- The Zone title card
- Genre: Video games
- Directed by: Nick Vale, Justin "Muttlee" Mansour
- Presented by: Adam Reilly; Justin "Muttlee" Mansour; Megan Connolly; Dave Kelly; Amos Wong; Stuart Clarke; Andrew Humphries; Richard Parnell; Nick Smith; Geoff Bartlett; Rod De Martin; Tim Smith; Jo Borkman; Janice Tong; Anthony Mansour;
- Theme music composer: Disturbed Guys Productions
- Country of origin: Australia
- Original language: English
- No. of seasons: 1
- No. of episodes: 57

Production
- Producers: Nick Vale; Justin "Muttlee" Mansour; Dave Kelly;
- Production location: Australia
- Editors: David Wood; Ross Wood;
- Camera setup: David Wood
- Running time: 23 mins (approx.)
- Production company: Beyond Television Productions

Original release
- Network: Nine Network
- Release: 30 April 1994 – 1 July 1995

= The Zone (Australian TV program) =

The Zone is an Australian video game focused television program that aired on the Nine Network on Saturday mornings at 8:30AM AEST from 30 April 1994 to 1 July 1995. The show was produced by Beyond Television Productions and was hosted for the majority of its run by Adam Reilly.

==Overview==
The Zone took on a format similar to most magazine-style programs on television.
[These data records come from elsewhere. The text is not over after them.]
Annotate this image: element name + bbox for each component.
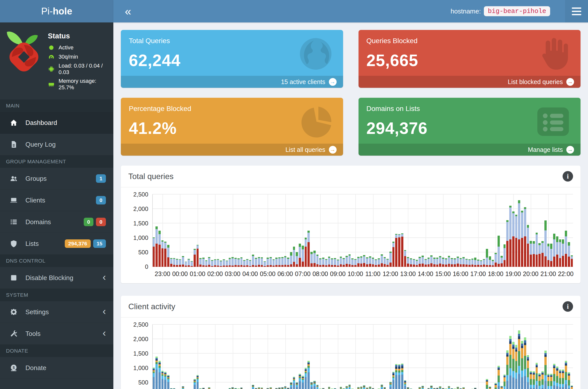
bar <box>506 325 509 389</box>
sidebar-collapse-icon[interactable]: « <box>125 5 131 17</box>
bar <box>495 325 497 389</box>
bar <box>454 194 456 267</box>
top-bar: Pi-hole « hostname: big-bear-pihole <box>0 0 588 22</box>
sidebar-item-query-log[interactable]: Query Log <box>0 134 113 155</box>
brand-bold: hole <box>53 6 72 17</box>
list-all-queries-link[interactable]: List all queries→ <box>121 144 343 156</box>
bar <box>544 194 547 267</box>
bar <box>369 194 371 267</box>
manage-lists-link[interactable]: Manage lists→ <box>359 144 581 156</box>
15-active-clients-link[interactable]: 15 active clients→ <box>121 76 343 88</box>
bar <box>191 325 193 389</box>
arrow-circle-right-icon: → <box>329 146 337 154</box>
bar <box>354 194 357 267</box>
bar <box>559 194 561 267</box>
bar <box>363 325 365 389</box>
sidebar-item-disable-blocking[interactable]: Disable Blocking‹ <box>0 267 113 289</box>
bar <box>284 194 287 267</box>
sidebar-item-clients[interactable]: Clients0 <box>0 190 113 211</box>
shield-icon <box>9 239 18 248</box>
nav-section-system: SYSTEM <box>0 289 113 301</box>
bar <box>351 325 354 389</box>
list-blocked-queries-link[interactable]: List blocked queries→ <box>359 76 581 88</box>
bar <box>258 194 260 267</box>
bar <box>460 194 462 267</box>
sidebar-item-donate[interactable]: $Donate <box>0 357 113 379</box>
bar <box>346 325 348 389</box>
bar <box>439 194 441 267</box>
y-axis-labels: 05001,0001,5002,0002,500 <box>126 194 152 267</box>
bar <box>538 194 541 267</box>
bar <box>240 325 243 389</box>
nav-section-group-management: GROUP MANAGEMENT <box>0 155 113 168</box>
sidebar-item-dashboard[interactable]: Dashboard <box>0 112 113 134</box>
chart-plot <box>152 194 573 267</box>
bar <box>366 325 368 389</box>
bar <box>217 194 219 267</box>
bar <box>275 194 278 267</box>
bar <box>512 325 514 389</box>
bar <box>176 325 178 389</box>
bar <box>217 325 219 389</box>
svg-text:$: $ <box>13 366 15 370</box>
bar <box>509 194 512 267</box>
total-queries-panel: Total queries i 05001,0001,5002,0002,500… <box>121 166 581 283</box>
bar <box>167 325 169 389</box>
bar <box>275 325 278 389</box>
bar <box>194 325 196 389</box>
bar <box>258 325 260 389</box>
bar <box>492 325 494 389</box>
circle-icon <box>48 44 55 51</box>
bar <box>430 325 433 389</box>
bar <box>223 325 225 389</box>
bar <box>349 325 351 389</box>
bar <box>155 194 158 267</box>
hamburger-menu-icon[interactable] <box>565 0 588 22</box>
bar <box>468 325 471 389</box>
stat-card-queries-blocked: Queries Blocked25,665List blocked querie… <box>359 30 581 88</box>
info-icon[interactable]: i <box>563 171 573 182</box>
sidebar-item-settings[interactable]: Settings‹ <box>0 301 113 323</box>
bar <box>407 325 409 389</box>
bar <box>343 194 345 267</box>
bar <box>331 194 333 267</box>
users-icon <box>9 174 18 183</box>
bar <box>346 194 348 267</box>
arrow-circle-right-icon: → <box>329 78 337 86</box>
bar <box>530 194 532 267</box>
bar <box>404 325 406 389</box>
bar <box>480 325 482 389</box>
sidebar-item-tools[interactable]: Tools‹ <box>0 323 113 345</box>
badge: 15 <box>93 239 106 248</box>
bar <box>307 325 310 389</box>
bar <box>316 194 319 267</box>
bar <box>471 194 474 267</box>
list-icon <box>9 218 18 226</box>
gears-icon <box>9 308 18 316</box>
bar <box>284 325 287 389</box>
status-30q-min: 30q/min <box>48 53 108 60</box>
sidebar-item-groups[interactable]: Groups1 <box>0 168 113 190</box>
hand-icon <box>534 35 572 73</box>
bar <box>229 194 231 267</box>
bar <box>433 325 436 389</box>
chart-bars <box>152 325 573 389</box>
bar <box>287 325 289 389</box>
bar <box>422 325 424 389</box>
bar <box>492 194 494 267</box>
info-icon[interactable]: i <box>563 301 573 312</box>
bar <box>249 325 251 389</box>
arrow-circle-right-icon: → <box>566 78 574 86</box>
status-panel: Status Active30q/minLoad: 0.03 / 0.04 / … <box>0 22 113 99</box>
bar <box>322 194 324 267</box>
bar <box>407 194 409 267</box>
bar <box>214 325 216 389</box>
bar <box>401 194 403 267</box>
bar <box>340 325 342 389</box>
bar <box>541 325 544 389</box>
sidebar-item-domains[interactable]: Domains00 <box>0 211 113 233</box>
gauge-icon <box>48 53 55 60</box>
sidebar-item-lists[interactable]: Lists294,37615 <box>0 233 113 255</box>
bar <box>378 325 380 389</box>
bar <box>378 194 380 267</box>
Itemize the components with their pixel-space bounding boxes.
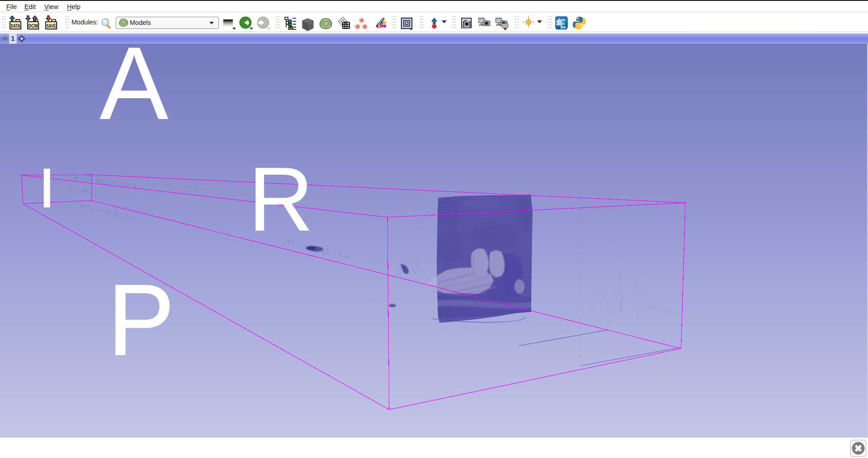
svg-text:P: P xyxy=(108,264,175,376)
svg-text:SAVE: SAVE xyxy=(47,23,56,29)
svg-text:R: R xyxy=(248,148,313,249)
svg-text:A: A xyxy=(99,44,169,141)
svg-text:DATA: DATA xyxy=(11,23,20,29)
svg-text:DCM: DCM xyxy=(28,23,38,29)
svg-text:I: I xyxy=(39,157,55,219)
The show generally opened with an introduction from Reilly of what would be on the show that week, followed by the latest gaming news, previews, reviews and other content such as TV show parodies or lessons in gamer jargon. The show also presented tips and cheats for current games, and held competitions for viewers. Sega Ozisoft was a major sponsor of the show, but the program covered games from several platforms popular at the time including the Super Nintendo, Sega Mega Drive, PC and arcade, as well as the 3DO.

The reviews and previews were typically presented by two people, many of whom were Sydney-based freelancers or worked on magazines such as Hyper and Gamestar. Despite being a contributor to a number of magazines, presenter Amos Wong drew the ire of many Nintendo Magazine System readers for reviewing games on Sega platforms on the show. Adam Reilly was originally brought in to do the music, but wound up being the host when a suitable candidate could not be found, and his screen test was well received. Reilly would later leave the show to pursue a music career; hosting duties would be later taken up by producer and presenter Justin "Muttlee" Mansour and actress Megan Connolly.

Each episode of the show was produced on Monday, before it aired on the following Saturday morning. Due to the show's 'G' rating and the early morning timeslot in which it aired, The Zone was unable to show gameplay footage of games with a rating higher than 'M', which many of the popular titles of the time such as Doom and Mortal Kombat II carried. Rather than simply not covering these titles, the on-screen talent of the show would act out gameplay sequences from these games instead. The Zone was notorious for its low budget; according to one member of the crew, the show was filmed in a disused storage room.

The show was cancelled in 1995, after just one year on air. The precise reasons for the cancellation of The Zone are not known. The final episode made fun of the fact that the show had gotten the axe; however two episodes remain unaired.

==Legacy==
Due to the aged nature of the content, the potential rights issues concerning footage and the distinct lack of a market, it is unlikely that The Zone will ever see any sort of official release on DVD or other home video formats. However some dedicated fans and former crew have posted episodes of the show on YouTube, usually captured from VHS tapes that were used to record the show on their first airing.